**What the task requires:** Search the entries below for the word "diseños" and copy each line that has it.

**Records:**

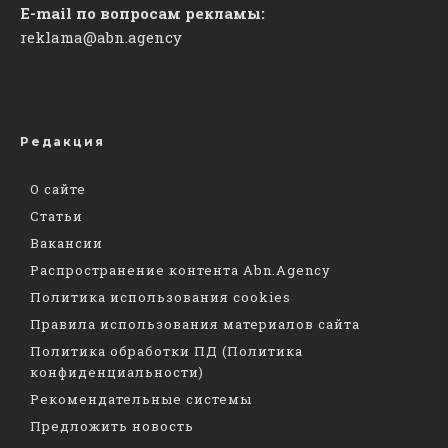
E-mail по вопросам рекламы:
reklama@abn.agency
Редакция
О сайте
Статьи
Вакансии
Распространение контента Abn.Agency
Политика использования cookies
Правила использования материалов сайта
Политика обработки ПД (Политика
конфиденциальности)
Рекомендательные системы
Предложить новость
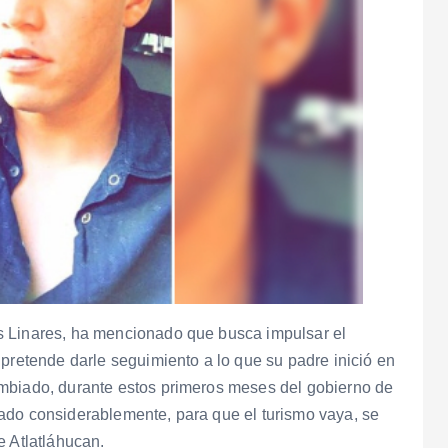
s Linares, ha mencionado que busca impulsar el
 pretende darle seguimiento a lo que su padre inició en
ambiado, durante estos primeros meses del gobierno de
ado considerablemente, para que el turismo vaya, se
e Atlatláhucan.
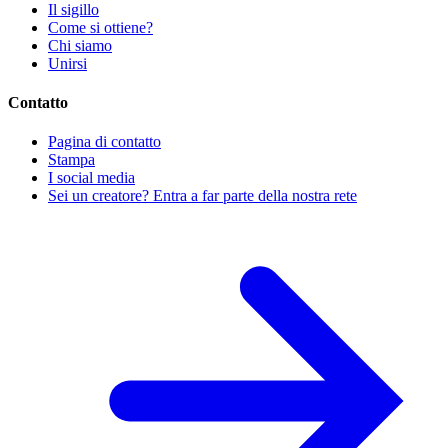
Il sigillo
Come si ottiene?
Chi siamo
Unirsi
Contatto
Pagina di contatto
Stampa
I social media
Sei un creatore? Entra a far parte della nostra rete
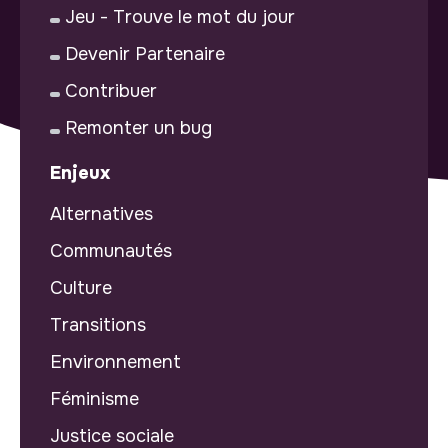
Jeu - Trouve le mot du jour
Devenir Partenaire
Contribuer
Remonter un bug
Enjeux
Alternatives
Communautés
Culture
Transitions
Environnement
Féminisme
Justice sociale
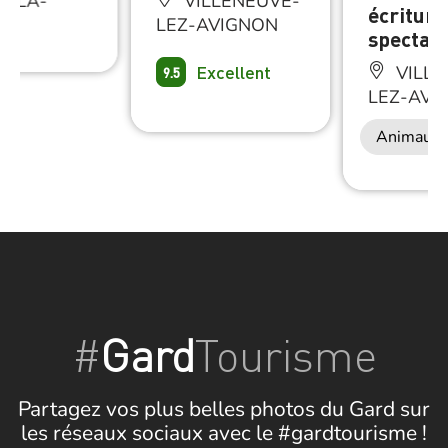
R-LA-
VILLENEUVE-
écriture
E
LEZ-AVIGNON
spectacl
Excellent
VILLE
9.5
LEZ-AVI
Animaux 
#
Gard
Tourisme
Partagez vos plus belles photos du Gard sur
les réseaux sociaux avec le #gardtourisme !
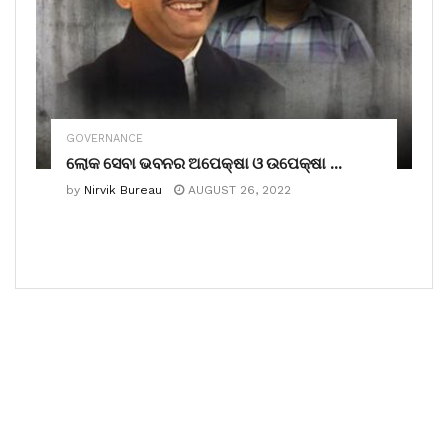
GOVERNANCE
ଲୋକ ସେବା ଭବନର ଅପେକ୍ଷା ଓ ଉପେକ୍ଷା …
by
Nirvik Bureau
AUGUST 26, 2022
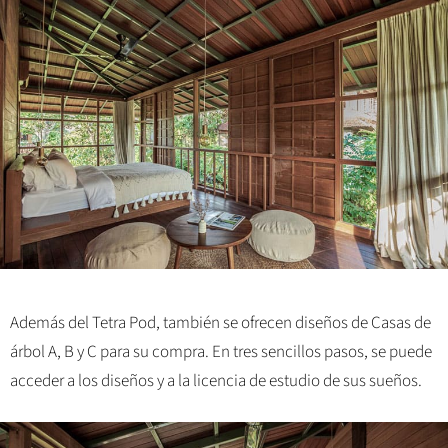
Además del Tetra Pod, también se ofrecen diseños de Casas de
árbol A, B y C para su compra. En tres sencillos pasos, se puede
acceder a los diseños y a la licencia de estudio de sus sueños.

**Output for this task:**
Además del Tetra Pod, también se ofrecen diseños de Casas de
acceder a los diseños y a la licencia de estudio de sus sueños.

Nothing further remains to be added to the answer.